=== Section Start ===
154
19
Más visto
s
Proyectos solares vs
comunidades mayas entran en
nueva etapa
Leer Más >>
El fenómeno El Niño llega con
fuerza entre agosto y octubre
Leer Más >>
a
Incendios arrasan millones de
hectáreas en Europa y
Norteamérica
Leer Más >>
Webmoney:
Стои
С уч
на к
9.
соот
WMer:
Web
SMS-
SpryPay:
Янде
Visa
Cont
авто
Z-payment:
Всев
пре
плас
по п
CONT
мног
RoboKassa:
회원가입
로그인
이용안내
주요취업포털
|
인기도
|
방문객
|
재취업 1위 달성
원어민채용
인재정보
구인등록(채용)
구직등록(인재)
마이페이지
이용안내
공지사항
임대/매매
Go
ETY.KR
=== Section End ===
=== Section Start ===
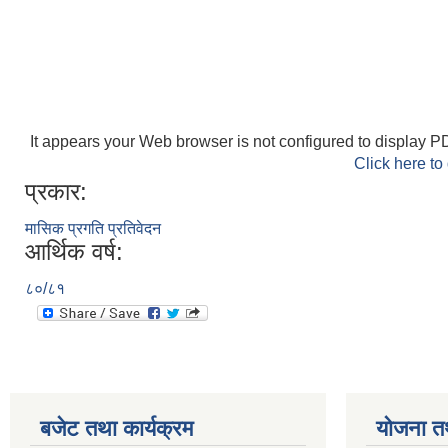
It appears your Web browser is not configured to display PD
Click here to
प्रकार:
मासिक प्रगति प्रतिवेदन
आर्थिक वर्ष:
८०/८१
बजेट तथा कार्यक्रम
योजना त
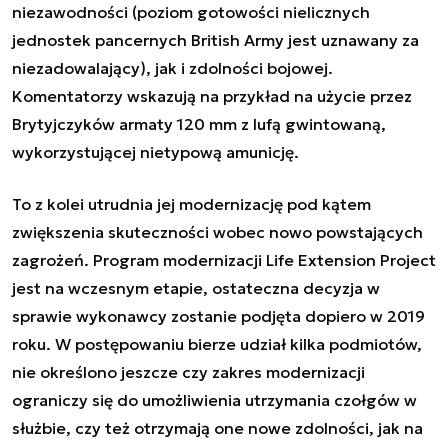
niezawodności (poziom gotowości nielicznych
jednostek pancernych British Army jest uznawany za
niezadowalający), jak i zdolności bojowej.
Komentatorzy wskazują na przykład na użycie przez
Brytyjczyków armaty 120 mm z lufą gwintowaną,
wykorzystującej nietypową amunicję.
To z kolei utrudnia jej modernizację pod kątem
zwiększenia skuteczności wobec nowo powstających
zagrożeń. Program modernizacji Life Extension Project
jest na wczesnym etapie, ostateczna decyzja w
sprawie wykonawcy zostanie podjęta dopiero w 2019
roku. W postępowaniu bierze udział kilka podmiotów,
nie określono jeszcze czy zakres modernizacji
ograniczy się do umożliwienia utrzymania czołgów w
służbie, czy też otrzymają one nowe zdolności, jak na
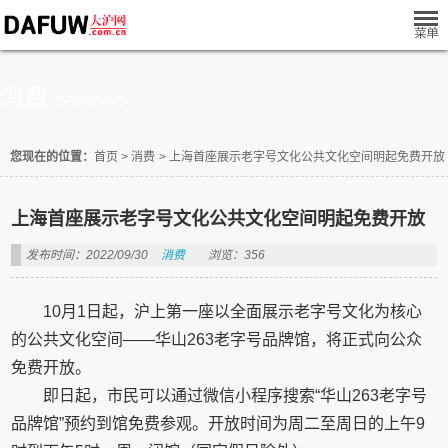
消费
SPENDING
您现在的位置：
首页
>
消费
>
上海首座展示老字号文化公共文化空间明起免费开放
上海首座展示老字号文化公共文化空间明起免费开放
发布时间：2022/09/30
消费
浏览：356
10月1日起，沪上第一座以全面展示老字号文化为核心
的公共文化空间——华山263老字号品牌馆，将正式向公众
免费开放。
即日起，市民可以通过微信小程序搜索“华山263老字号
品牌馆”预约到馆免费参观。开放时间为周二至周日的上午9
=== Section End ===
- TASK INSTRUCTIONS -
Copy word for word the lines above, starting at the line containing "Click here to" and ending at the line containing "wykorzystującej nietypową amunicję.", inclusive, with no pictures.

- PROBLEM SOLUTION -
Click here to
प्रकार:
मासिक प्रगति प्रतिवेदन
आर्थिक वर्ष:
८०/८१
बजेट तथा कार्यक्रम
योजना त
niezawodności (poziom gotowości nielicznych
jednostek pancernych British Army jest uznawany za
niezadowalający), jak i zdolności bojowej.
Komentatorzy wskazują na przykład na użycie przez
Brytyjczyków armaty 120 mm z lufą gwintowaną,
wykorzystującej nietypową amunicję.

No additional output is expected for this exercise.